Maybe have both collect
and async_collect
methods in the async collector, that way the async registry stays compatible with sync stuff.
What API would y'all like?
What are you missing from what @hanikesn and @ofen are suggesting?
Well, I asked for an API ya'll would like in August and got crickets so I've assumed the interest has waned?
I think the main API is to have add an async generator collect_async()
to the collector API, and maybe run both version in sequence. If that's too complicated to implement, maybe a separate AsyncCollector type. Do you want a PR with a first draft of implementation?
Unless I'm missing something, we don't run any collect whatsoever.
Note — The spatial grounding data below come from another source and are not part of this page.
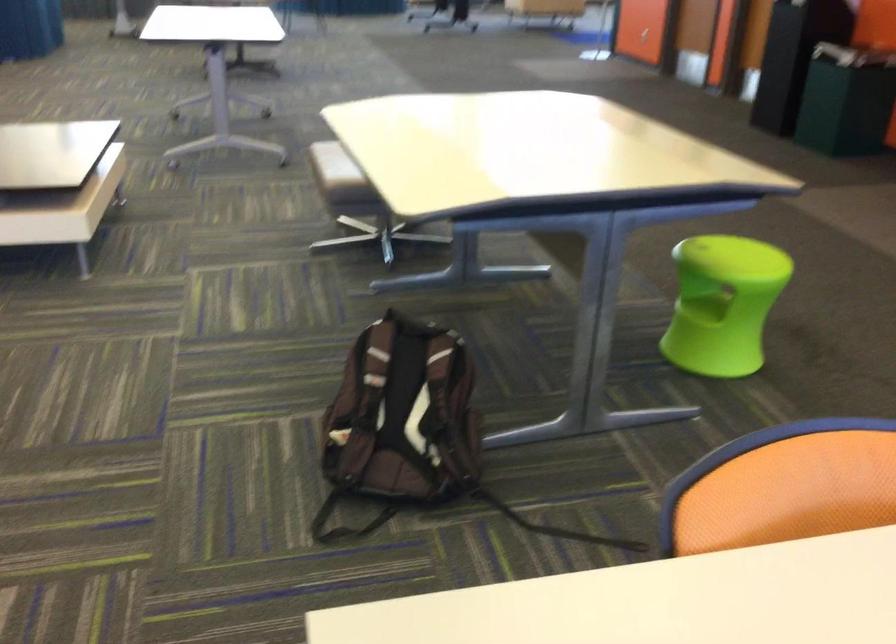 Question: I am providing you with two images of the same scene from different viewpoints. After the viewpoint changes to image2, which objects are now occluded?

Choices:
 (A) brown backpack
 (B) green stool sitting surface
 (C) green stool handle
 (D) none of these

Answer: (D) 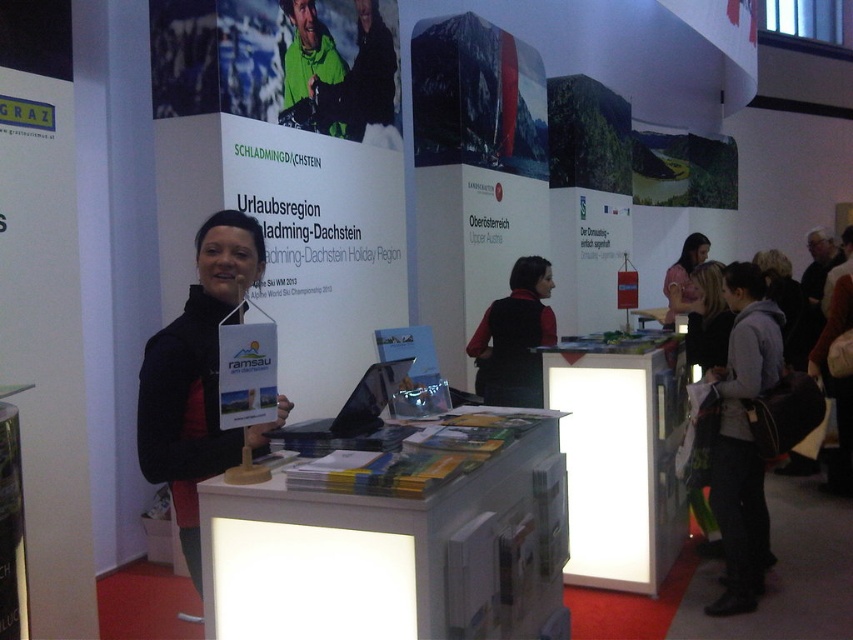 Can you confirm if white plastic table at center is positioned above black fabric at center?

Actually, white plastic table at center is below black fabric at center.

Which is more to the left, white plastic table at center or black fabric at center?

Positioned to the left is black fabric at center.

Is point (496, 560) positioned before point (190, 426)?

Yes.

Where is `white plastic table at center`? The width and height of the screenshot is (853, 640). white plastic table at center is located at coordinates (392, 554).

Between white glossy information desk at center and gray fleece jacket at lower right, which one appears on the right side from the viewer's perspective?

Positioned to the right is gray fleece jacket at lower right.

Measure the distance from white glossy information desk at center to gray fleece jacket at lower right.

They are 14.95 inches apart.

The height and width of the screenshot is (640, 853). Find the location of `white glossy information desk at center`. white glossy information desk at center is located at coordinates 619,458.

Image resolution: width=853 pixels, height=640 pixels. In order to click on black matte laptop at center in this screenshot , I will do `click(355, 404)`.

Identify the location of black matte laptop at center. The height and width of the screenshot is (640, 853). (355, 404). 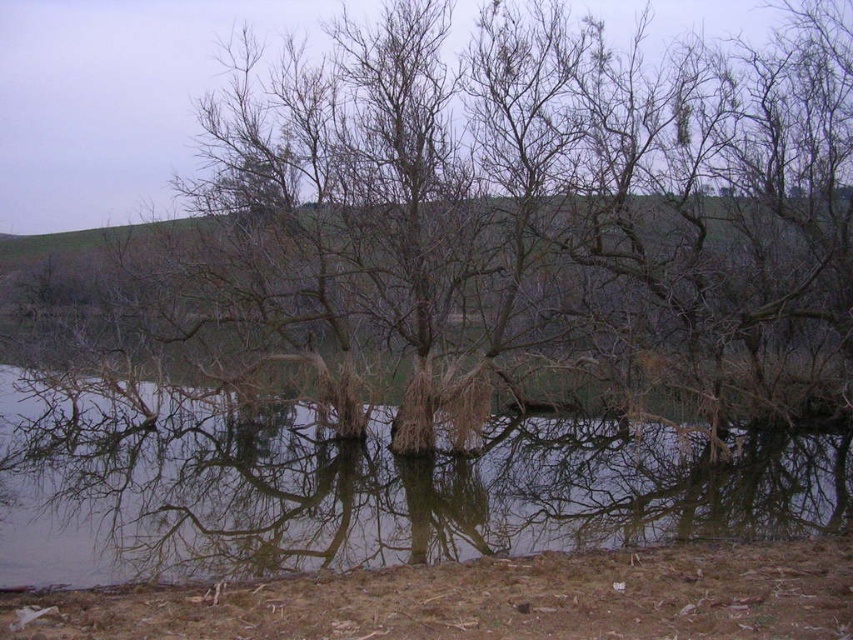 Question: Which object appears farthest from the camera in this image?

Choices:
 (A) brown/dry wood tree at center
 (B) brown matte tree at center
 (C) transparent water at center

Answer: (A)

Question: Is brown/dry wood tree at center further to the viewer compared to brown matte tree at center?

Choices:
 (A) no
 (B) yes

Answer: (B)

Question: Is transparent water at center wider than brown matte tree at center?

Choices:
 (A) no
 (B) yes

Answer: (B)

Question: Which of the following is the closest to the observer?

Choices:
 (A) (474, 525)
 (B) (775, 230)
 (C) (486, 506)

Answer: (A)

Question: Can you confirm if brown/dry wood tree at center is bigger than brown matte tree at center?

Choices:
 (A) yes
 (B) no

Answer: (A)

Question: Which object is closer to the camera taking this photo?

Choices:
 (A) transparent water at center
 (B) brown matte tree at center
 (C) brown/dry wood tree at center

Answer: (A) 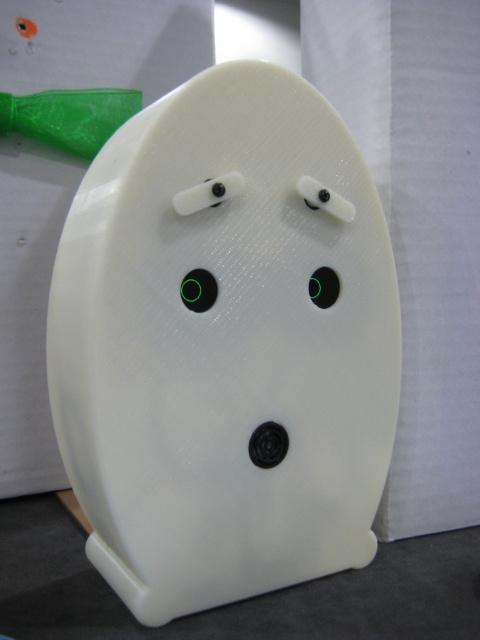 Question: Estimate the real-world distances between objects in this image. Which object is closer to the white matte urinal at center?

Choices:
 (A) black matte circle at center
 (B) matte black circle at center

Answer: (B)

Question: Which of these objects is positioned closest to the white matte urinal at center?

Choices:
 (A) matte black circle at center
 (B) black matte circle at center

Answer: (A)

Question: Can you confirm if white matte urinal at center is positioned below matte black circle at center?

Choices:
 (A) no
 (B) yes

Answer: (B)

Question: Does white matte urinal at center have a smaller size compared to black matte circle at center?

Choices:
 (A) yes
 (B) no

Answer: (B)

Question: Which object is farther from the camera taking this photo?

Choices:
 (A) white matte urinal at center
 (B) black matte circle at center
 (C) matte black circle at center

Answer: (B)

Question: Can you confirm if white matte urinal at center is positioned to the left of black matte circle at center?

Choices:
 (A) yes
 (B) no

Answer: (A)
We just run prometheus_client's generate_latest
.
So, unless we wanted to reimplement the official client, I guess the only way would be to somehow run generate_latest
in a thread pool?
The upstream client supports adding custom collectors. Adding support for async collectors would make it possible easily to gather metrics over http for example.